#### [Work to complete]
Go through the lines below one by one and count those holding the string "each". Give the count alone.

• • • •

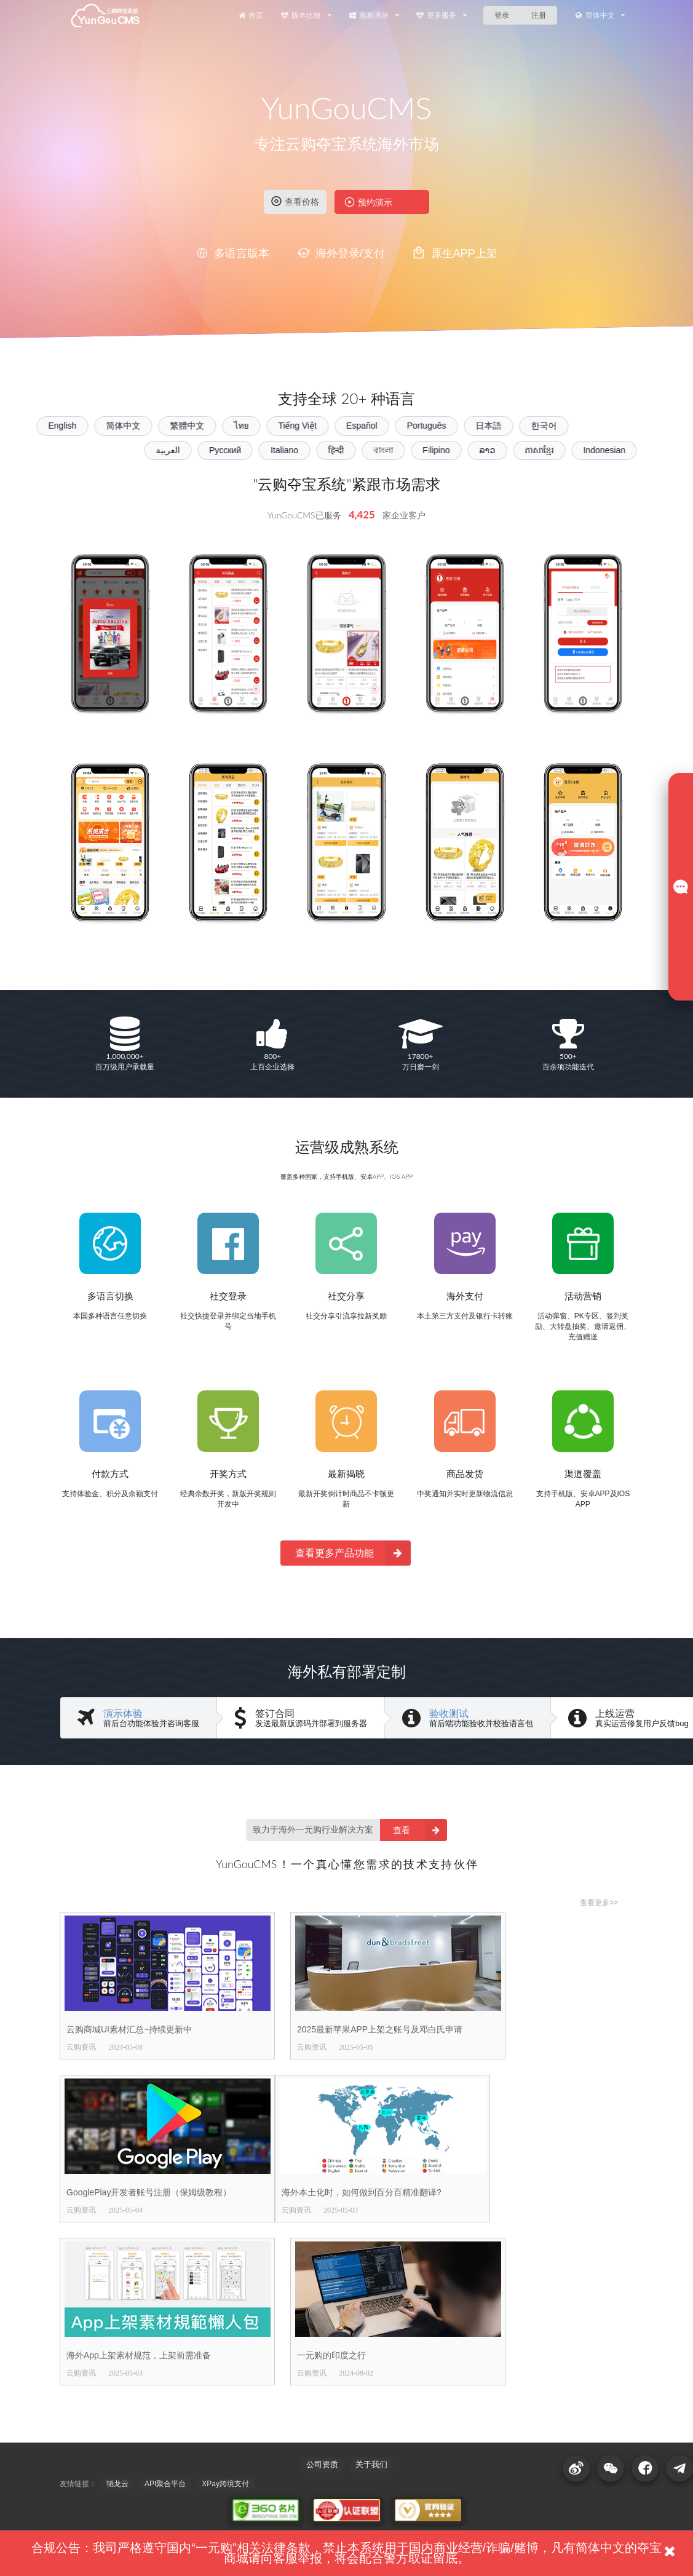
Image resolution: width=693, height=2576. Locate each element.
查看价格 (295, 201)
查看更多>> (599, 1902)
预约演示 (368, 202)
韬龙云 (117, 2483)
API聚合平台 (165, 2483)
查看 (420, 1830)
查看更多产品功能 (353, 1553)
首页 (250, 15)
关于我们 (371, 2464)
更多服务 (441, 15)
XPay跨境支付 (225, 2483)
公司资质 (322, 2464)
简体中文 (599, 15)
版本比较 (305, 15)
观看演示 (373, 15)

• • • •

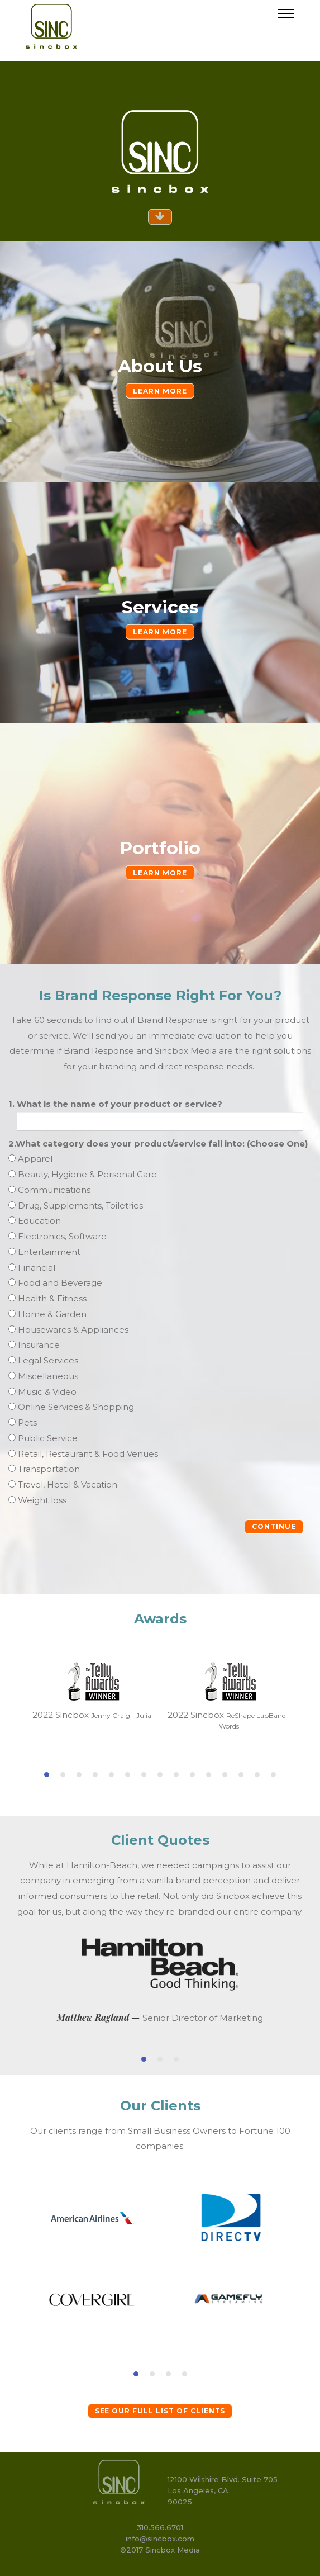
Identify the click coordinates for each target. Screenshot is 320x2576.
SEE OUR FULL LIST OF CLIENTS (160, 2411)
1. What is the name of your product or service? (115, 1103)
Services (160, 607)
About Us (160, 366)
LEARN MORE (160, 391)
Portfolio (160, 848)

• • • •

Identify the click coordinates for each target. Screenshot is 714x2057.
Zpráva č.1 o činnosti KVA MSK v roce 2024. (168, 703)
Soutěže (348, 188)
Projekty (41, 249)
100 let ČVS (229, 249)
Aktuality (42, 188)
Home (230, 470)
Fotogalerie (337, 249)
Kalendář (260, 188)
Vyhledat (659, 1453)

• • • •

#### [Solution to the problem]
3